Using resource-level fencing in Pacemaker clusters

This section outlines the steps necessary to prevent Pacemaker from promoting a drbd Master/Slave resource when its DRBD replication link has been interrupted. This keeps Pacemaker from starting a service with outdated data and causing an unwanted time warp in the process.

[Important]Important

It is absolutely vital to configure at least two independent OpenAIS communication channels for this functionality to work correctly.

Furthermore, as mentioned in the section called “Adding a DRBD-backed service to the cluster configuration”, you should make sure the DRBD init script is disabled.

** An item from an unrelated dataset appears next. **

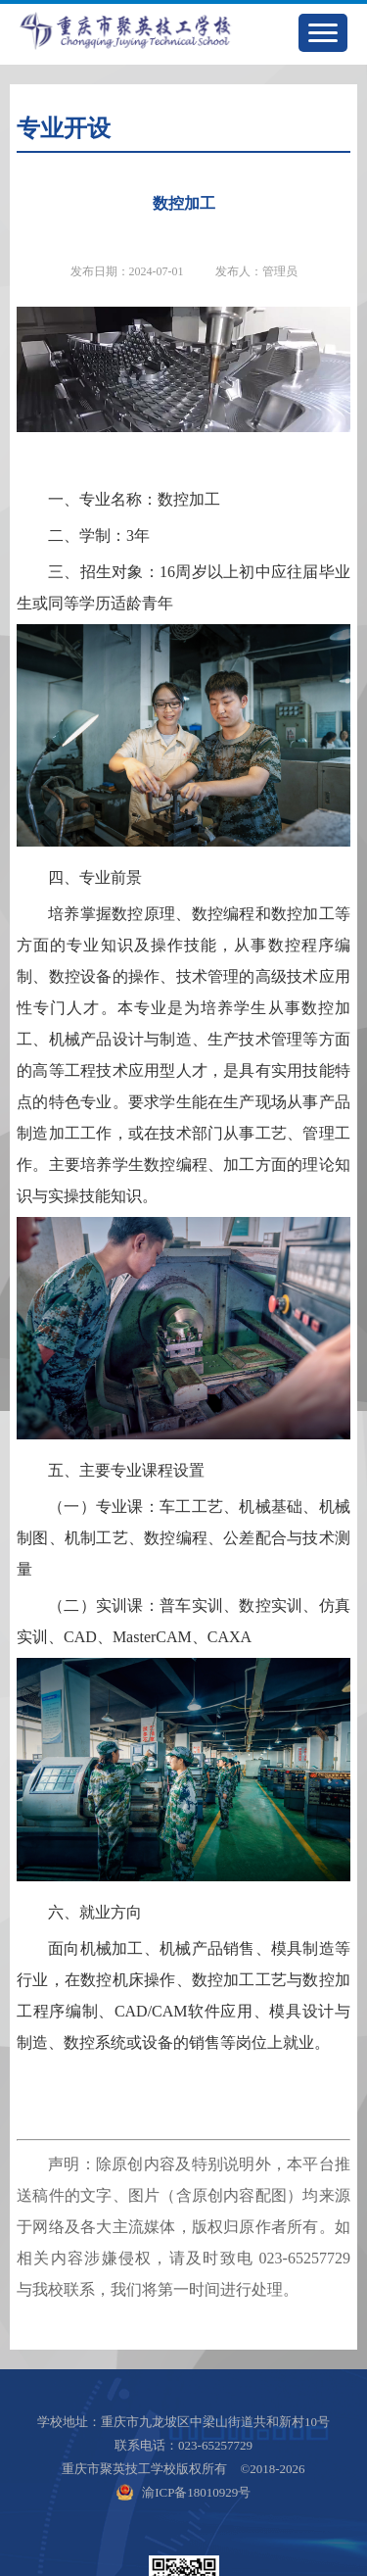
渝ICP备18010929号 (196, 2492)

In order to enable resource-level fencing for Pacemaker, you will have to set two options in drbd.conf:

resource resource {
  disk {
    fencing resource-only;
    ...
  }
  handlers {
    fence-peer "/usr/lib/drbd/crm-fence-peer.sh";
    after-resync-target "/usr/lib/drbd/crm-unfence-peer.sh";
    ...
  }
  ...
}

Thus, if the DRBD replication link becomes disconnected, the crm-fence-peer.sh script contacts the cluster manager, determines the Pacemaker Master/Slave resource associated with this DRBD resource, and ensures that the Master/Slave resource no longer gets promoted on any node other than the currently active one. Conversely, when the connection is re-established and DRBD completes its synchronization process, then that constraint is removed and the cluster manager is free to promote the resource on any node again.